La bicyclette lui tend d’abord les guidons. La piste d’abord en tandem avec son frère cadet Maurice : « Ils ne tardèrent pas à s’imposer comme les meilleurs, raconte Marcel Violette dans un ouvrage paru en 1912. Ils avaient la réputation de casse-cou et jamais virages de vélodrome ne furent abordés avec plus de hardiesse par aucune autre équipe. Pendant tout le temps qu’ils montèrent ensemble, aussi bien en hiver qu’en été, ils ne connurent jamais la défaite et justifièrent le surnom d’“équipe vierge” qu’on leur avait donné. Leur maillot jaune d’or était légendaire. Ils abandonnèrent la piste après une chute terrible à Ostende en 1896. »

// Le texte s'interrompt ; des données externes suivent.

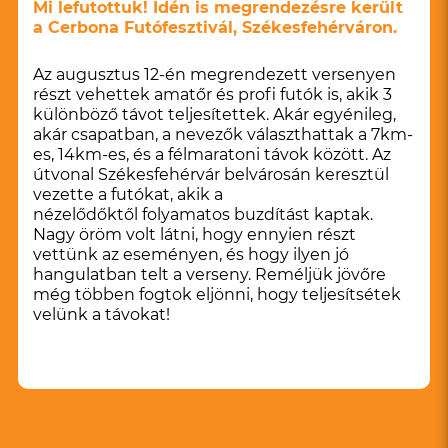
Mi lefutottuk! Idén is megrendezésre került
a Cerbona Futófesztivál, Székesfehérváron.
Az augusztus 12-én megrendezett versenyen
részt vehettek amatőr és profi futók is, akik 3
különböző távot teljesítettek. Akár egyénileg,
akár csapatban, a nevezők választhattak a 7km-
es, 14km-es, és a félmaratoni távok között. Az
útvonal Székesfehérvár belvárosán keresztül
vezette a futókat, akik a
nézelődőktől folyamatos buzdítást kaptak.
Nagy öröm volt látni, hogy ennyien részt
vettünk az eseményen, és hogy ilyen jó
hangulatban telt a verseny. Reméljük jövőre
még többen fogtok eljönni, hogy teljesítsétek
velünk a távokat!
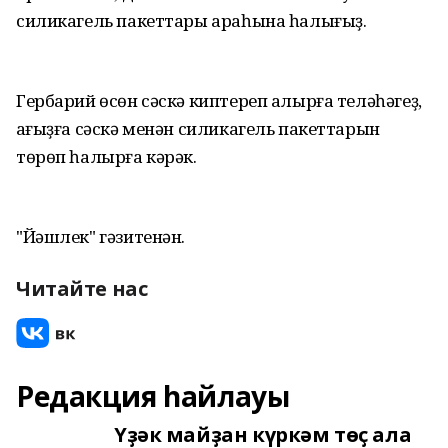
силикагель пакеттары араһына һалығыҙ.
Гербарий өсөн сәскә киптереп алырға теләһәгеҙ,
ҡағыҙға сәскә менән силикагель пакеттарын
төрөп һалырға кәрәк.
"Йәшлек" гәзитенән.
Читайте нас
Редакция һайлауы
Үҙәк майҙан күркәм төҫ ала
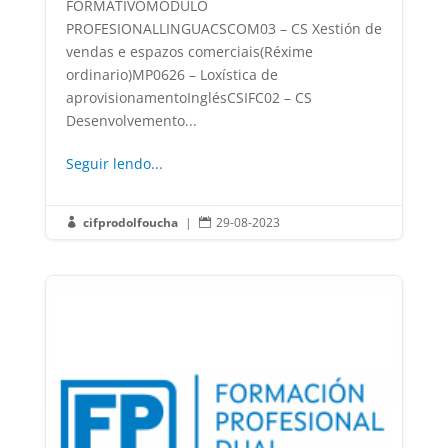
FORMATIVOMÓDULO
PROFESIONALLINGUACSCOM03 – CS Xestión de
vendas e espazos comerciais(Réxime
ordinario)MP0626 – Loxística de
aprovisionamentoInglésCSIFC02 – CS
Desenvolvemento...
Seguir lendo...
cifprodolfoucha
|
29-08-2023


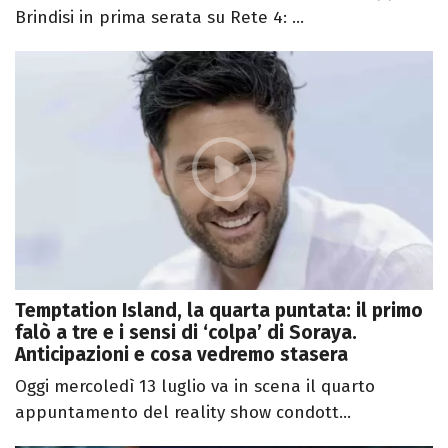
Brindisi in prima serata su Rete 4: ...
Temptation Island, la quarta puntata: il primo
falò a tre e i sensi di ‘colpa’ di Soraya.
Anticipazioni e cosa vedremo stasera
Oggi mercoledì 13 luglio va in scena il quarto
appuntamento del reality show condott...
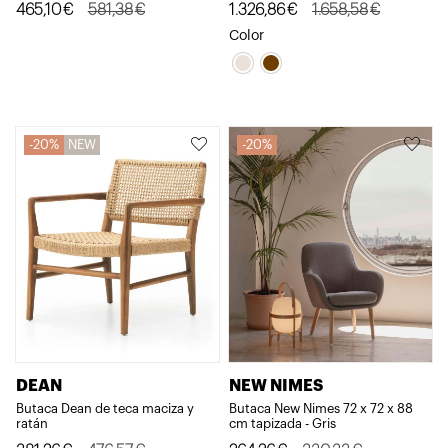
El
El
El
El
465,10
€
581,38
€
1.326,86
€
1.658,58
€
precio
precio
precio
precio
Color
original
actual
original
actual
era:
es:
era:
es:
581,38€.
465,10€.
1.658,58€.
1.326,86€.
20%
NEW
20%
DEAN
NEW NIMES
Butaca Dean de teca maciza y
Butaca New Nimes 72 x 72 x 88
ratán
cm tapizada - Gris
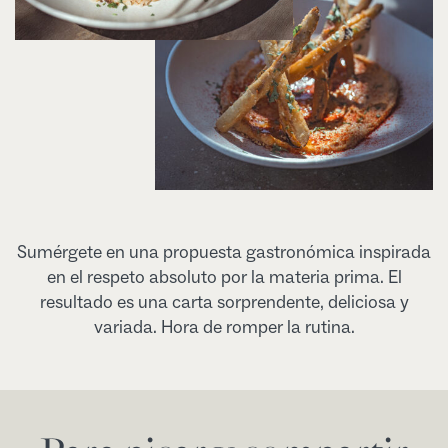
Sumérgete en una propuesta gastronómica inspirada
en el respeto absoluto por la materia prima. El
resultado es una carta sorprendente, deliciosa y
variada. Hora de romper la rutina.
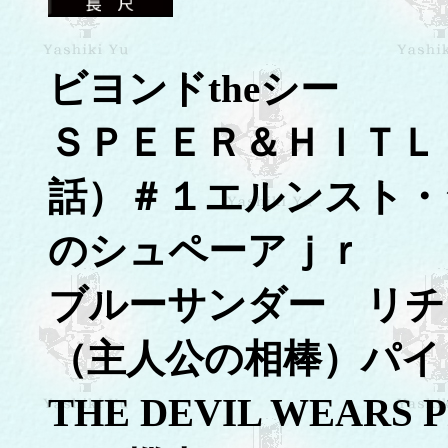
ビヨンドtheシー
ＳＰＥＥＲ＆ＨＩＴＬ
話）＃１エルンスト・
のシュペーアｊｒ
ブルーサンダー リチ
（主人公の相棒）パイ
THE DEVIL WEA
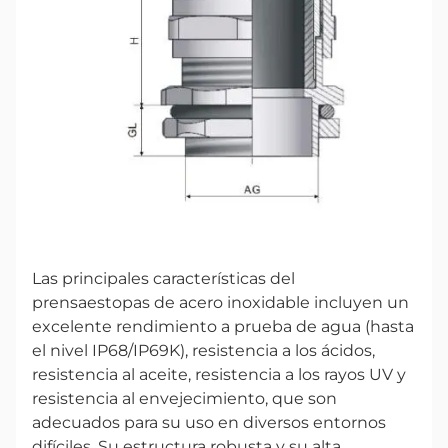
Las principales características del
prensaestopas de acero inoxidable incluyen un
excelente rendimiento a prueba de agua (hasta
el nivel IP68/IP69K), resistencia a los ácidos,
resistencia al aceite, resistencia a los rayos UV y
resistencia al envejecimiento, que son
adecuados para su uso en diversos entornos
difíciles. Su estructura robusta y su alta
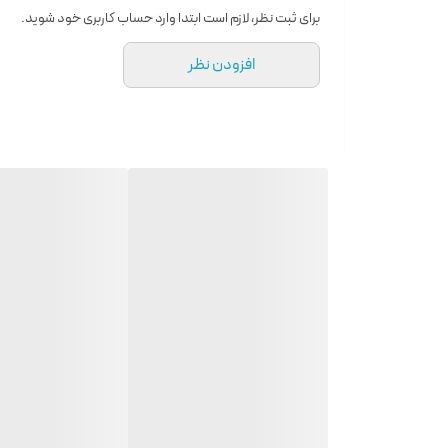
برای ثبت نظر، لازم است ابتدا وارد حساب کاربری خود شوید.
افزودن نظر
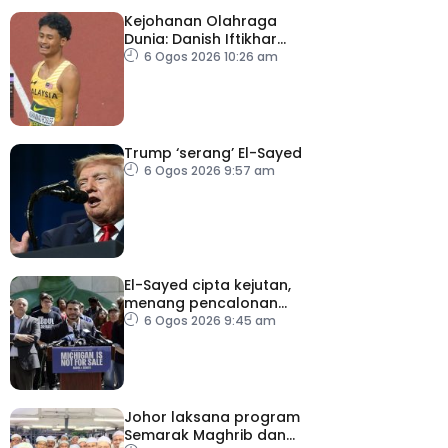
Kejohanan Olahraga
Dunia: Danish Iftikhar
cipta sejarah mara ke
6 Ogos 2026 10:26 am
final 100m
Trump ‘serang’ El-Sayed
6 Ogos 2026 9:57 am
El-Sayed cipta kejutan,
menang pencalonan
Senat AS di Michigan
6 Ogos 2026 9:45 am
Johor laksana program
Semarak Maghrib dan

N’être jamais battu. Voilà le leitmotiv des frères Farman qui les pousse désormais vers l’aventure et le dépassement de soi. Car les vélodromes deviennent trop étroits pour eux, et les victoires trop banales. C’est le temps des longues épreuves organisées, depuis Paris, par les journaux de l’époque afin de fidéliser des lecteurs avides de sensations. Pour Farman, c’est la liberté des grands espaces, loin des tables à dessin des Beaux-Arts avec pour seuls alliés, l’effort et la volonté de vaincre. L’abandon ou la défaite aurait peut-être précipité sa reddition. La victoire le subjugue quand, à 18 ans, il remporte la course Paris-Clermont, devançant les cracks de l’époque. Toujours plus loin, il s’engage l’année suivante dans la grande aventure des raids cyclistes avec Edouard de Perrodil. Une épopée que le journaliste raconte dans son livre « Vélo Toro ». Le 25 juin 1793, les deux hommes enfourchent un vélo Gladiator de 12 kg, monté sur des pneus Seddon. Un directeur sportif, Jules Suberbie, leur est même adjoint. L’homme fait autorité dans le milieu pour ses méthodes d’entraînement. Tout semble donc paré pour réussir. De Paris pour rejoindre Madrid, les deux coureurs passeront par Tours, Angoulême, Bordeaux, Mont-de-Marsan, San Sébastien, Miranda del Ebro et Mojados (au sud de Valladolid). À chaque étape, hôtels et restaurants sont réservés par un intendant qui les précède sur le parcours. Presse, sociétés vélocipédiques et autorités sont invitées à les suivre et à les accueillir. De Perrodil prend soin, afin d’éviter toute contestation, de faire homologuer ses records par la très officielle Union Vélocipédique de France.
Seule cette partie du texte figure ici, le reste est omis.